Can you retype only the lines from the one with "Снежная королева" through the final line of the material, exactly as given?

**Dataset excerpts:**
# # # # #

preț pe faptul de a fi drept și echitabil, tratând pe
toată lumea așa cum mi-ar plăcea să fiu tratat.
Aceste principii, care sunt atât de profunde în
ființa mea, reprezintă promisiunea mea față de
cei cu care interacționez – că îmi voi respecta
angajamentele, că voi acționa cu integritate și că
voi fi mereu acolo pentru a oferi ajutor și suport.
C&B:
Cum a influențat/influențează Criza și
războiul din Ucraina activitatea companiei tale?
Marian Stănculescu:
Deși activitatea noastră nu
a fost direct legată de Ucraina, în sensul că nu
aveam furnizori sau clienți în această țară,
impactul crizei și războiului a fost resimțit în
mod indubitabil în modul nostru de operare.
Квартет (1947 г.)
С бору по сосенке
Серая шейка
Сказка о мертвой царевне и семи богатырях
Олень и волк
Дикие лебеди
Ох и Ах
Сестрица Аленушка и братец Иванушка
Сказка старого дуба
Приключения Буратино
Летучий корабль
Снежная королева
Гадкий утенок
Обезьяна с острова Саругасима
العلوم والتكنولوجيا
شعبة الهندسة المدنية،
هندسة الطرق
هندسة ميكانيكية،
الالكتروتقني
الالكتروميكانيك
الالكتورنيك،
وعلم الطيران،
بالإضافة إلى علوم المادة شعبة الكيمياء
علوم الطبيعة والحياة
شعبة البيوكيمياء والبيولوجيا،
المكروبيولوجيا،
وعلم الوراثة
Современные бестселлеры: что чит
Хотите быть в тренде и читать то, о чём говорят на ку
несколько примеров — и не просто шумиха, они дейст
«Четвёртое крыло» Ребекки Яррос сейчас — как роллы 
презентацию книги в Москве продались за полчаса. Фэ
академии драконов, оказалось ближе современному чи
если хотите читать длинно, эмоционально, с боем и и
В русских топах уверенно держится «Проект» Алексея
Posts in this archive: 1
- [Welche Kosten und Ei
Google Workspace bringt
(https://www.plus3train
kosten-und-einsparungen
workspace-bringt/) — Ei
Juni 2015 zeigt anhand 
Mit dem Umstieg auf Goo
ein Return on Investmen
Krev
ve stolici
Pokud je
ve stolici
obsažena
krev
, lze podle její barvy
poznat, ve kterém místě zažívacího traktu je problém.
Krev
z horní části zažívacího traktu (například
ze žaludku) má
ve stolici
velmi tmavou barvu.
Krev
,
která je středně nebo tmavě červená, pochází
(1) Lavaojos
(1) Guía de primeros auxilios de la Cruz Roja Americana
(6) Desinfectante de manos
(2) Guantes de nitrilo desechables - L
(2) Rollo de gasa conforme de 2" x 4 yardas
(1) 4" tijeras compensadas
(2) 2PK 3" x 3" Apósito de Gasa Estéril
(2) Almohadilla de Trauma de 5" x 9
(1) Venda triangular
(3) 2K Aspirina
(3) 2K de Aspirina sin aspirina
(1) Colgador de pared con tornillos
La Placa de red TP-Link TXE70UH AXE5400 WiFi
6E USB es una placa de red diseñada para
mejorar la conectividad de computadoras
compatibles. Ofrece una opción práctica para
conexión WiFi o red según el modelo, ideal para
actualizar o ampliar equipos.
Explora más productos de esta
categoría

# # # # #

**Your solution:**
Снежная королева
Гадкий утенок
Обезьяна с острова Саругасима
العلوم والتكنولوجيا
شعبة الهندسة المدنية،
هندسة الطرق
هندسة ميكانيكية،
الالكتروتقني
الالكتروميكانيك
الالكتورنيك،
وعلم الطيران،
بالإضافة إلى علوم المادة شعبة الكيمياء
علوم الطبيعة والحياة
شعبة البيوكيمياء والبيولوجيا،
المكروبيولوجيا،
وعلم الوراثة
Современные бестселлеры: что чит
Хотите быть в тренде и читать то, о чём говорят на ку
несколько примеров — и не просто шумиха, они дейст
«Четвёртое крыло» Ребекки Яррос сейчас — как роллы 
презентацию книги в Москве продались за полчаса. Фэ
академии драконов, оказалось ближе современному чи
если хотите читать длинно, эмоционально, с боем и и
В русских топах уверенно держится «Проект» Алексея
Posts in this archive: 1
- [Welche Kosten und Ei
Google Workspace bringt
(https://www.plus3train
kosten-und-einsparungen
workspace-bringt/) — Ei
Juni 2015 zeigt anhand 
Mit dem Umstieg auf Goo
ein Return on Investmen
Krev
ve stolici
Pokud je
ve stolici
obsažena
krev
, lze podle její barvy
poznat, ve kterém místě zažívacího traktu je problém.
Krev
z horní části zažívacího traktu (například
ze žaludku) má
ve stolici
velmi tmavou barvu.
Krev
,
která je středně nebo tmavě červená, pochází
(1) Lavaojos
(1) Guía de primeros auxilios de la Cruz Roja Americana
(6) Desinfectante de manos
(2) Guantes de nitrilo desechables - L
(2) Rollo de gasa conforme de 2" x 4 yardas
(1) 4" tijeras compensadas
(2) 2PK 3" x 3" Apósito de Gasa Estéril
(2) Almohadilla de Trauma de 5" x 9
(1) Venda triangular
(3) 2K Aspirina
(3) 2K de Aspirina sin aspirina
(1) Colgador de pared con tornillos
La Placa de red TP-Link TXE70UH AXE5400 WiFi
6E USB es una placa de red diseñada para
mejorar la conectividad de computadoras
compatibles. Ofrece una opción práctica para
conexión WiFi o red según el modelo, ideal para
actualizar o ampliar equipos.
Explora más productos de esta
categoría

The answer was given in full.